「薩長同盟論 幕末史の再構築」

町田明広著「薩長同盟論 幕末史の再構築」人文書院 刊を読み終えた。

副題に「幕末史の再構築」とあるように幕末の大きな転換点のひとつとなった薩摩藩長州藩の同盟について、当時の一次史料をひもとき通説にとらわれずその実態を理解しようとする試みである。

私も長州藩毛利家のことを追跡していることから、この同盟については以前から興味をもっているが、当時の長州藩のスローガンのひとつが薩賊会奸(さつぞくかいかん・薩摩藩会津藩は奸賊)であり長州藩にとって薩摩藩は不倶戴天の敵であった。

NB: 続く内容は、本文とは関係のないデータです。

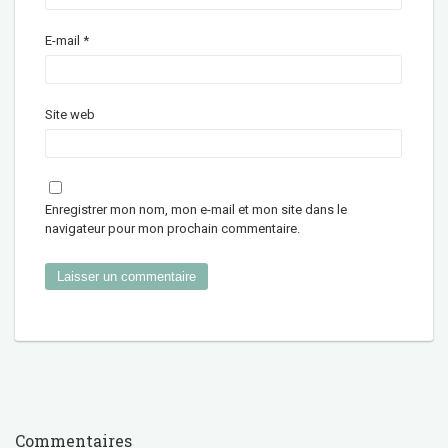
E-mail
*
Site web
Enregistrer mon nom, mon e-mail et mon site dans le
navigateur pour mon prochain commentaire.
Commentaires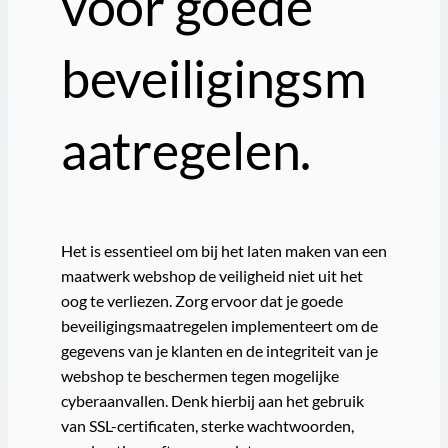
voor goede
beveiligingsm
aatregelen.
Het is essentieel om bij het laten maken van een
maatwerk webshop de veiligheid niet uit het
oog te verliezen. Zorg ervoor dat je goede
beveiligingsmaatregelen implementeert om de
gegevens van je klanten en de integriteit van je
webshop te beschermen tegen mogelijke
cyberaanvallen. Denk hierbij aan het gebruik
van SSL-certificaten, sterke wachtwoorden,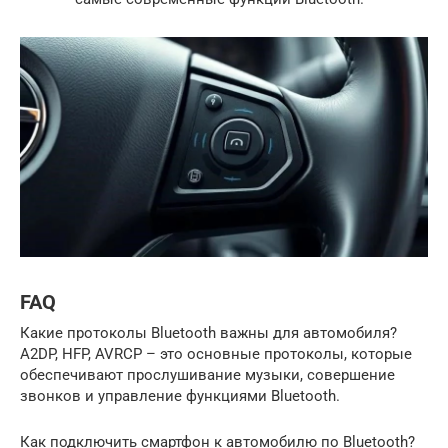
FAQ
Какие протоколы Bluetooth важны для автомобиля?
A2DP, HFP, AVRCP – это основные протоколы, которые
обеспечивают прослушивание музыки, совершение
звонков и управление функциями Bluetooth.
Как подключить смартфон к автомобилю по Bluetooth?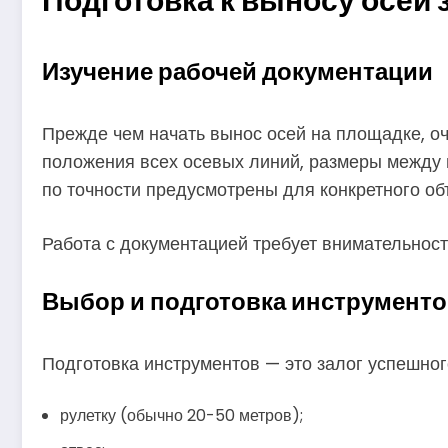
Подготовка к выносу осей 
Изучение рабочей документации
Прежде чем начать вынос осей на площадке, о
положения всех осевых линий, размеры между н
по точности предусмотрены для конкретного об
Работа с документацией требует внимательност
Выбор и подготовка инструмент
Подготовка инструментов — это залог успешног
рулетку (обычно 20-50 метров);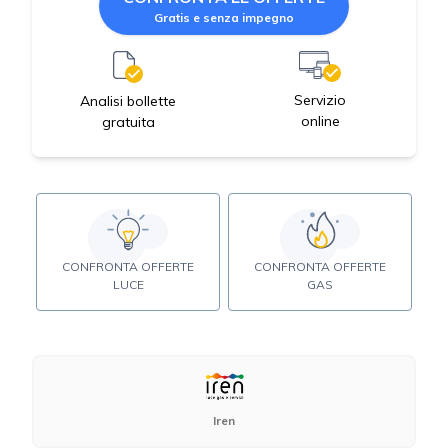
Gratis e senza impegno
Servizio
Analisi bollette
online
gratuita
CONFRONTA OFFERTE
CONFRONTA OFFERTE
LUCE
GAS
Iren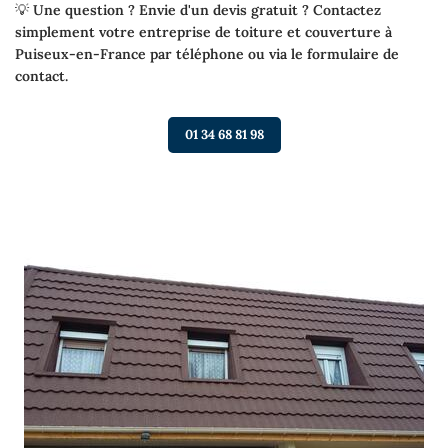
💡
Une question ? Envie d'un devis gratuit ? Contactez
simplement votre entreprise de toiture et couverture à
Puiseux-en-France par téléphone ou via le formulaire de
contact.
01 34 68 81 98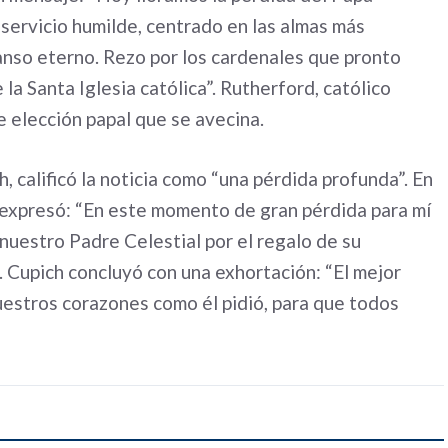
servicio humilde, centrado en las almas más
anso eterno. Rezo por los cardenales que pronto
 la Santa Iglesia católica”. Rutherford, católico
e elección papal que se avecina.
, calificó la noticia como “una pérdida profunda”. En
expresó: “En este momento de gran pérdida para mí
 nuestro Padre Celestial por el regalo de su
. Cupich concluyó con una exhortación: “El mejor
estros corazones como él pidió, para que todos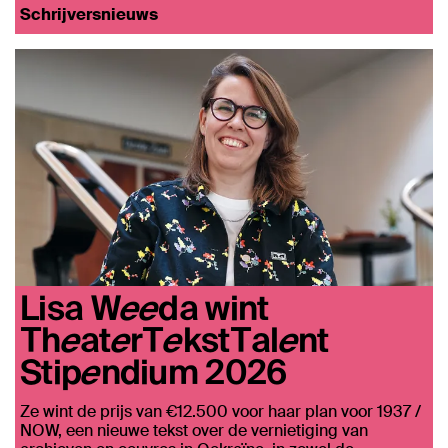
Schrijversnieuws
Lisa Weeda wint
TheaterTekstTalent
Stipendium 2026
Ze wint de prijs van €12.500 voor haar plan voor 1937 /
NOW, een nieuwe tekst over de vernietiging van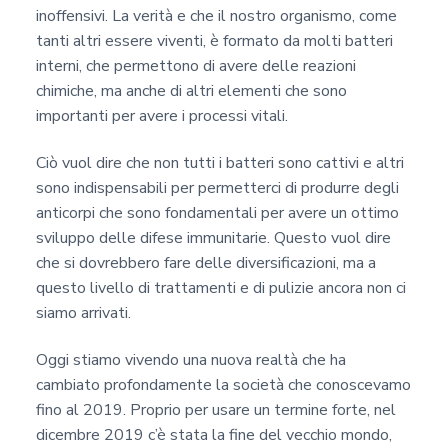
inoffensivi. La verità e che il nostro organismo, come
tanti altri essere viventi, è formato da molti batteri
interni, che permettono di avere delle reazioni
chimiche, ma anche di altri elementi che sono
importanti per avere i processi vitali.
Ciò vuol dire che non tutti i batteri sono cattivi e altri
sono indispensabili per permetterci di produrre degli
anticorpi che sono fondamentali per avere un ottimo
sviluppo delle difese immunitarie. Questo vuol dire
che si dovrebbero fare delle diversificazioni, ma a
questo livello di trattamenti e di pulizie ancora non ci
siamo arrivati.
Oggi stiamo vivendo una nuova realtà che ha
cambiato profondamente la società che conoscevamo
fino al 2019. Proprio per usare un termine forte, nel
dicembre 2019 c’è stata la fine del vecchio mondo,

その背景には以下の決定的な場面で薩摩藩会津藩や幕府側に立ち長州藩が朝敵となった恨みがあった。

文久3年(1863)八月十八日の政変七卿落ち

・元治元年(1864)禁門の変蛤御門の変

その過去を乗り越えて薩摩と長州が手を結んだ理由を、著者は史料を元に大括りで以下のように捉えていて、この事は外交など現実主義(リアリズム)が如何に大切かを示唆しているように思われる。

薩摩藩ーーー当時藩として富国強兵を図り幕府から距離を置こうとしていたが、そのこともあり幕府は長州を討伐した後、次に薩摩を討つのではないかと想定され、将来のない幕府を見限り長州と手を握ることが望ましいと考えた。

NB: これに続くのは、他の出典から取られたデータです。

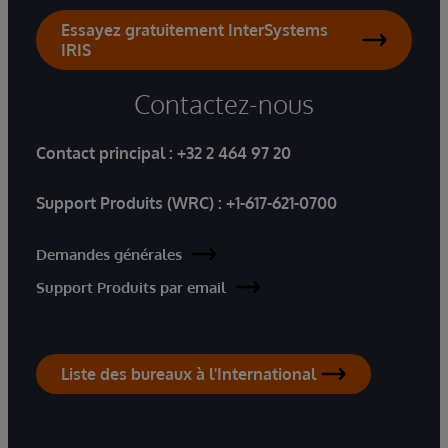
Essayez gratuitement InterSystems
IRIS
Contactez-nous
Contact principal :
+32 2 464 97 20
Support Produits (WRC) :
+1-617-621-0700
Demandes générales
Support Produits par email
Liste des bureaux à l'International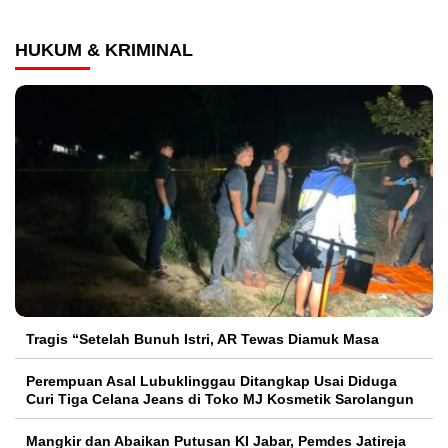
HUKUM & KRIMINAL
Tragis “Setelah Bunuh Istri, AR Tewas Diamuk Masa
Perempuan Asal Lubuklinggau Ditangkap Usai Diduga
Curi Tiga Celana Jeans di Toko MJ Kosmetik Sarolangun
Mangkir dan Abaikan Putusan KI Jabar, Pemdes Jatireja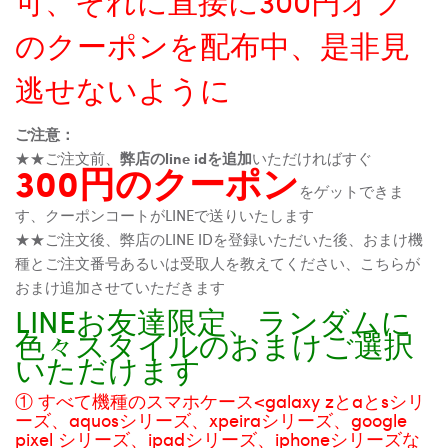
可、それに直接に300円オフ
のクーポンを配布中、是非見
逃せないように
ご注意：
★★ご注文前、
弊店のline idを追加
いただければすぐ
300円のクーポン
をゲットできま
す、クーポンコートがLINEで送りいたします
★★ご注文後、弊店のLINE IDを登録いただいた後、おまけ機
種とご注文番号あるいは受取人を教えてください、こちらが
おまけ追加させていただきます
LINEお友達限定、ランダムに
色々スタイルのおまけご選択
いただけます
① すべて機種のスマホケース<galaxy zとaとsシリ
ーズ、aquosシリーズ、xpeiraシリーズ、google
pixel シリーズ、ipadシリーズ、iphoneシリーズな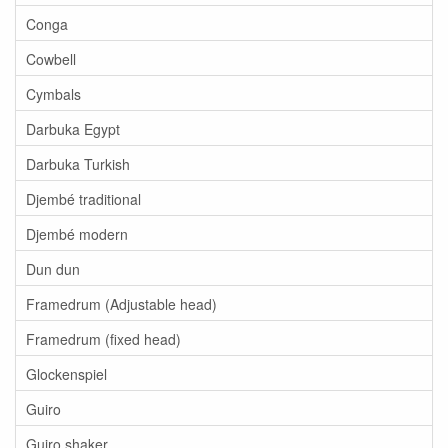
Conga
Cowbell
Cymbals
Darbuka Egypt
Darbuka Turkish
Djembé traditional
Djembé modern
Dun dun
Framedrum (Adjustable head)
Framedrum (fixed head)
Glockenspiel
Guiro
Guiro shaker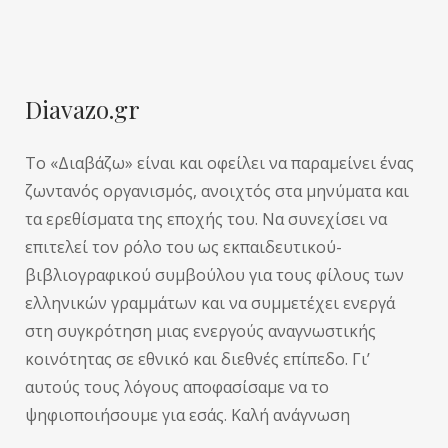
Diavazo.gr
Το «Διαβάζω» είναι και οφείλει να παραμείνει ένας
ζωντανός οργανισμός, ανοιχτός στα μηνύματα και
τα ερεθίσματα της εποχής του. Να συνεχίσει να
επιτελεί τον ρόλο του ως εκπαιδευτικού-
βιβλιογραφικού συμβούλου για τους φίλους των
ελληνικών γραμμάτων και να συμμετέχει ενεργά
στη συγκρότηση μιας ενεργούς αναγνωστικής
κοινότητας σε εθνικό και διεθνές επίπεδο. Γι’
αυτούς τους λόγους αποφασίσαμε να το
ψηφιοποιήσουμε για εσάς. Καλή ανάγνωση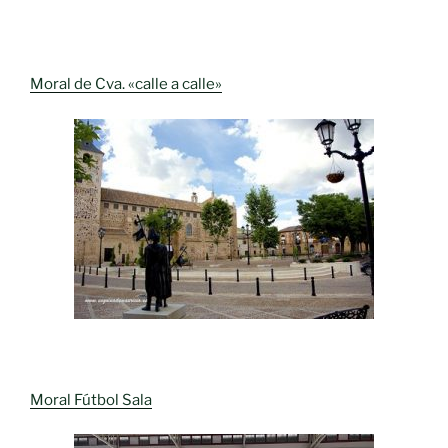
Moral de Cva. «calle a calle»
Moral Fútbol Sala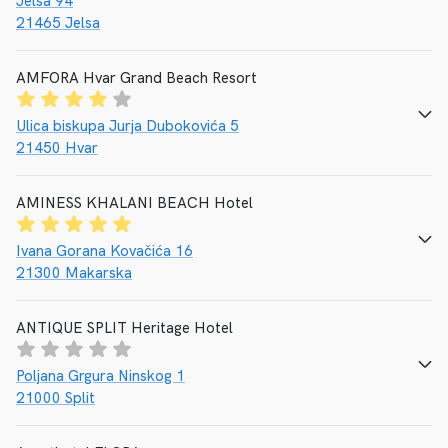
Jelsa 94
21465 Jelsa
AMFORA Hvar Grand Beach Resort
CALL
E-MAIL
WEBSEITE
Ulica biskupa Jurja Dubokovića 5
21450 Hvar
AMINESS KHALANI BEACH Hotel
CALL
E-MAIL
WEBSEITE
Ivana Gorana Kovačića 16
21300 Makarska
ANTIQUE SPLIT Heritage Hotel
CALL
E-MAIL
WEBSEITE
Poljana Grgura Ninskog 1
21000 Split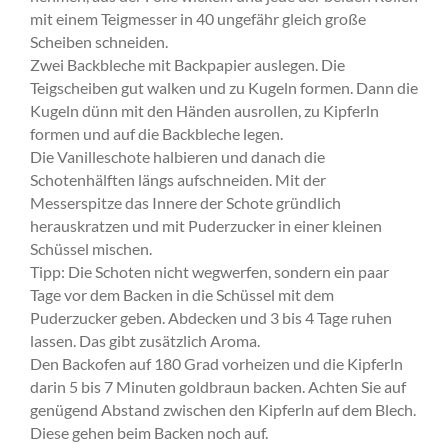
mit einem Teigmesser in 40 ungefähr gleich große
Scheiben schneiden.
Zwei Backbleche mit Backpapier auslegen. Die
Teigscheiben gut walken und zu Kugeln formen. Dann die
Kugeln dünn mit den Händen ausrollen, zu Kipferln
formen und auf die Backbleche legen.
Die Vanilleschote halbieren und danach die
Schotenhälften längs aufschneiden. Mit der
Messerspitze das Innere der Schote gründlich
herauskratzen und mit Puderzucker in einer kleinen
Schüssel mischen.
Tipp: Die Schoten nicht wegwerfen, sondern ein paar
Tage vor dem Backen in die Schüssel mit dem
Puderzucker geben. Abdecken und 3 bis 4 Tage ruhen
lassen. Das gibt zusätzlich Aroma.
Den Backofen auf 180 Grad vorheizen und die Kipferln
darin 5 bis 7 Minuten goldbraun backen. Achten Sie auf
genügend Abstand zwischen den Kipferln auf dem Blech.
Diese gehen beim Backen noch auf.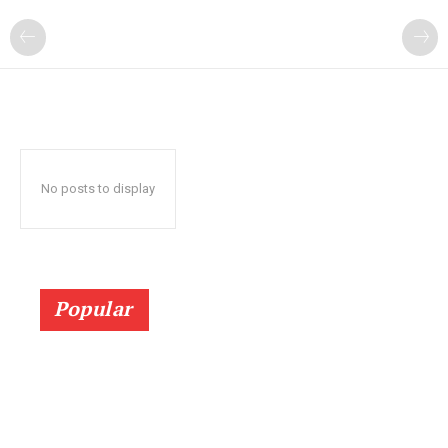
No posts to display
Popular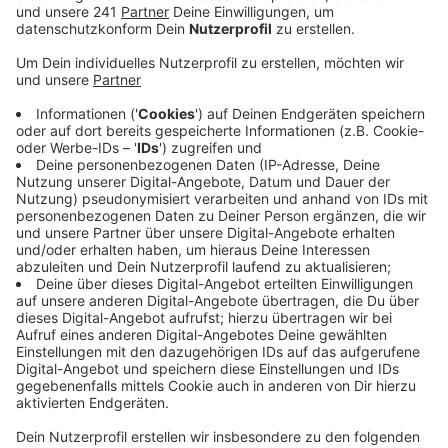
ganzheitlichen Konzept. So eines hat die Stadt
jetzt beschlossen
Veröffentlicht:
Donnerstag, 02.07.2020 10:46
Anzeige
Es sind viele kleine Dinge, mit denen Leverkusen auf
den Klimawandel reagieren will: Verdichtung des
Waldes, Nisthilfen für Tiere, aber auch ein
klimaangepasstes Raum- und Arbeitszeitmodel in der
Stadtverwaltung. Einige der Maßnahmen im Konzept
können bereits in den kommenden zwei Jahren
umgesetzt werden, andere sind langfristig angelegt.
Auch soll sich Leverkusen für mögliche
Förderprogramme zur Klimaanpassung bewerben und
Kooperationen mit anderen Städten prüfen, heißt es.
Seit 2019 entwickeln Experten das Konzept – jetzt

長州藩ーーー幕府の第二次長州征伐(四境戦争)に備えるためには武器・軍艦の購入は最重要課題であったが、諸外国からの購入に際しては幕府の了解が必要なシステムになっており、朝敵の長州は購入が絶望的であったが、薩摩と結ぶことで名義を貸して貰うことが出来購入が可能になる。

薩長同盟の成立は慶応2年1月18日、京都薩摩藩家老・小松帯刀(こまつたてわき)邸での薩摩側、小松、西郷、大久保他と長州側、木戸孝允の会談で6箇条の基本合意が成った。

木戸は単独で会談に臨んだこともあり藩への説明のため合意内容の成文化を必要とし、居合わせた坂本龍馬を証人として内容の確認、23日に明文化成立確定した。

その主なポイントは薩摩藩による長州藩復権を朝廷に斡旋すること、第二次長州征伐に於ける薩摩藩の中立と京都への出兵による幕府への牽制などである。

小説などではこの薩長同盟坂本龍馬が周旋したとする見方が流布しているが、あくまで証人としての役割であり、以前このブログでも触れたことがあるが、この同盟成立の立役者は薩摩の小松帯刀と長州の木戸孝允である。